• **Work item**: Scan the entries for the word "SPEAKER", and copy every line where it appears.

• **Provided data**:
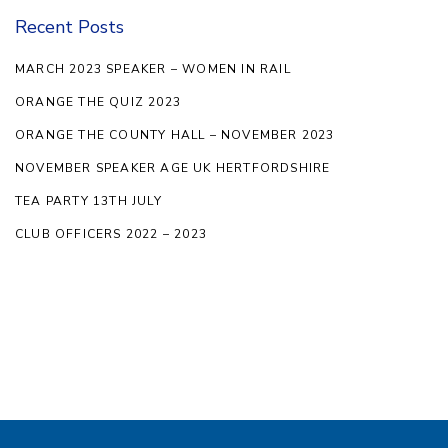
Recent Posts
MARCH 2023 SPEAKER – WOMEN IN RAIL
ORANGE THE QUIZ 2023
ORANGE THE COUNTY HALL – NOVEMBER 2023
NOVEMBER SPEAKER AGE UK HERTFORDSHIRE
TEA PARTY 13TH JULY
CLUB OFFICERS 2022 – 2023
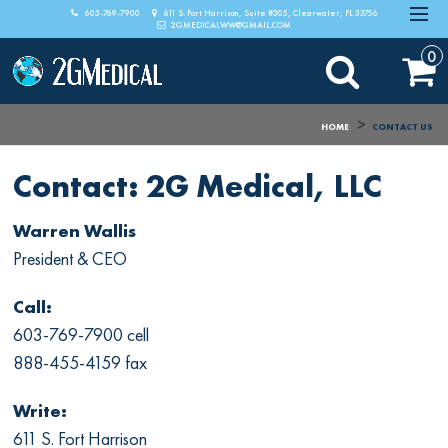
603-769-7900
611 S. Fort Harrison, Suite #305, Clearwater, FL 33756
2GMEDICALWW@GMAIL.COM
0
>
HOME
CONTACT US
Contact: 2G Medical, LLC
Warren Wallis
President & CEO
Call:
603-769-7900 cell
888-455-4159 fax
Write:
611 S. Fort Harrison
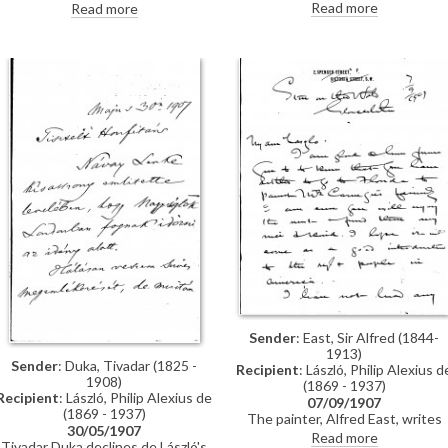
to de László arranging sittings for
to de László arranging sittings for
Read more
Read more
her portrait [3902] (Duplicate item
her portrait [3902] (DLA123-0125
see also DLA123-0090)
is a duplicate of this item)
Sender
: East, Sir Alfred (1844-
1913)
Sender
: Duka, Tivadar (1825 -
Recipient
: László, Philip Alexius d
1908)
(1869 - 1937)
Recipient
: László, Philip Alexius de
07/09/1907
(1869 - 1937)
The painter, Alfred East, writes
30/05/1907
that he is glad de László has
Read more
Tivadar Duka declines de László's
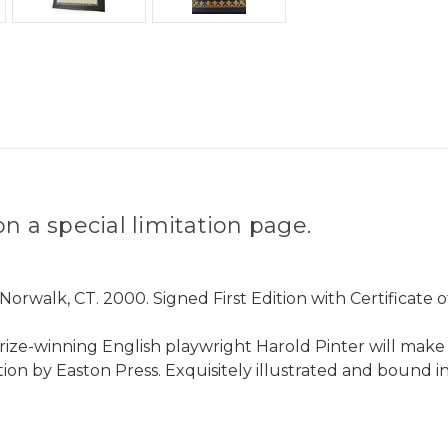
n a special limitation page.
rwalk, CT. 2000. Signed First Edition with Certificate 
e-winning English playwright Harold Pinter will make a s
tion by Easton Press. Exquisitely illustrated and bound 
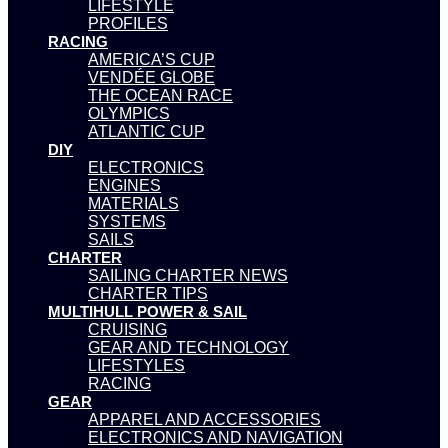
LIFESTYLE
PROFILES
RACING
AMERICA’S CUP
VENDÉE GLOBE
THE OCEAN RACE
OLYMPICS
ATLANTIC CUP
DIY
ELECTRONICS
ENGINES
MATERIALS
SYSTEMS
SAILS
CHARTER
SAILING CHARTER NEWS
CHARTER TIPS
MULTIHULL POWER & SAIL
CRUISING
GEAR AND TECHNOLOGY
LIFESTYLES
RACING
GEAR
APPAREL AND ACCESSORIES
ELECTRONICS AND NAVIGATION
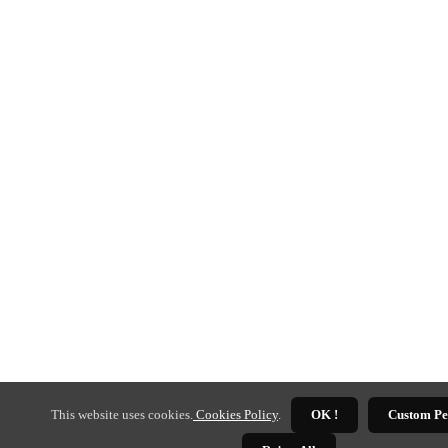
This website uses cookies.
Cookies Policy
.
OK !
Custom Pe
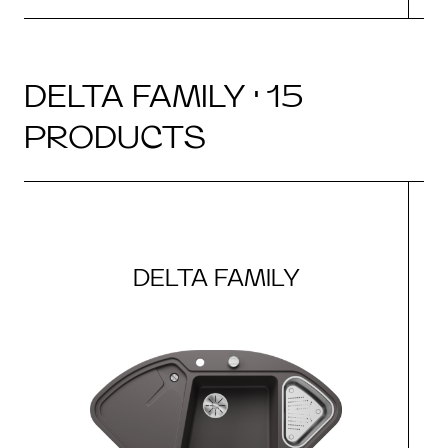
DELTA FAMILY · 15
PRODUCTS
DELTA FAMILY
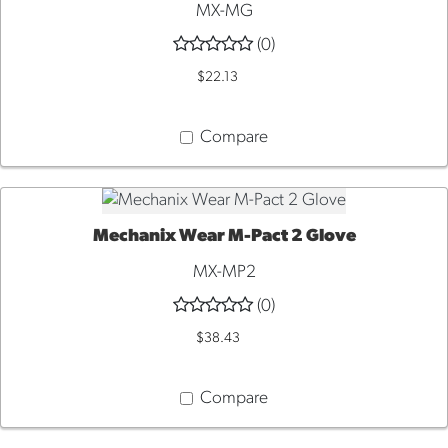
MX-MG
(0)
$22.13
Compare
Mechanix Wear M-Pact 2 Glove
QUICK VIEW
MX-MP2
(0)
$38.43
Compare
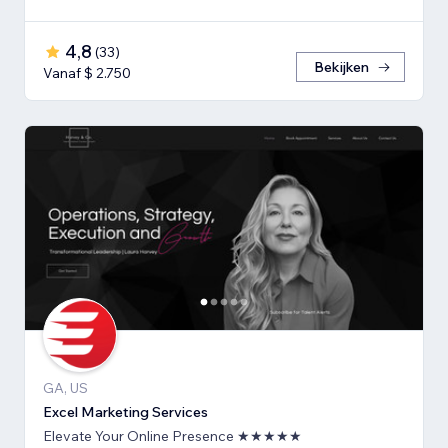
4,8
(
33
)
Bekijken
Vanaf $ 2.750
GA, US
Excel Marketing Services
Elevate Your Online Presence ★★★★★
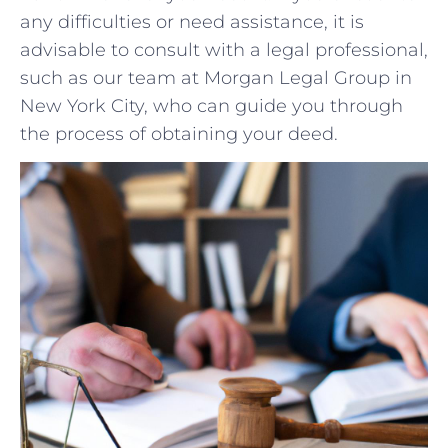
any​ difficulties or need assistance, ⁢it‍ is
advisable to ‌consult with a legal ⁢professional,
such as our team at Morgan Legal Group in
New ‍York⁣ City,‍ who⁤ can guide ‍you ‍through
the process of obtaining your‌ deed.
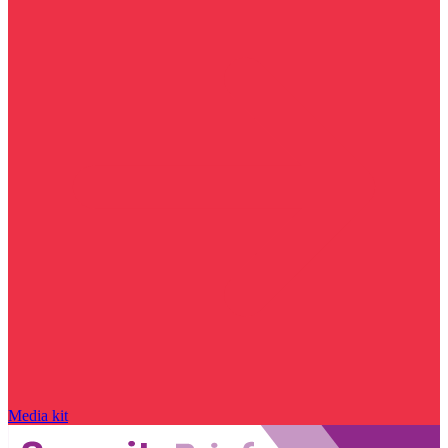
Media kit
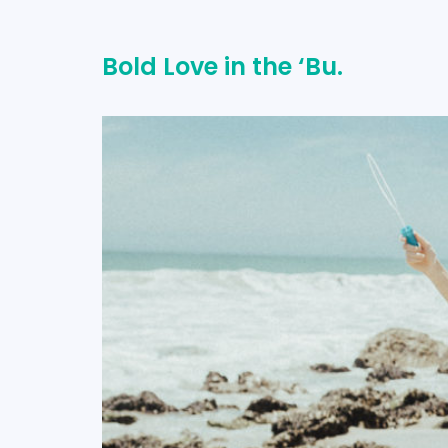
Bold Love in the ‘Bu.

• **Task response**:
MARCH 2023 SPEAKER – WOMEN IN RAIL
NOVEMBER SPEAKER AGE UK HERTFORDSHIRE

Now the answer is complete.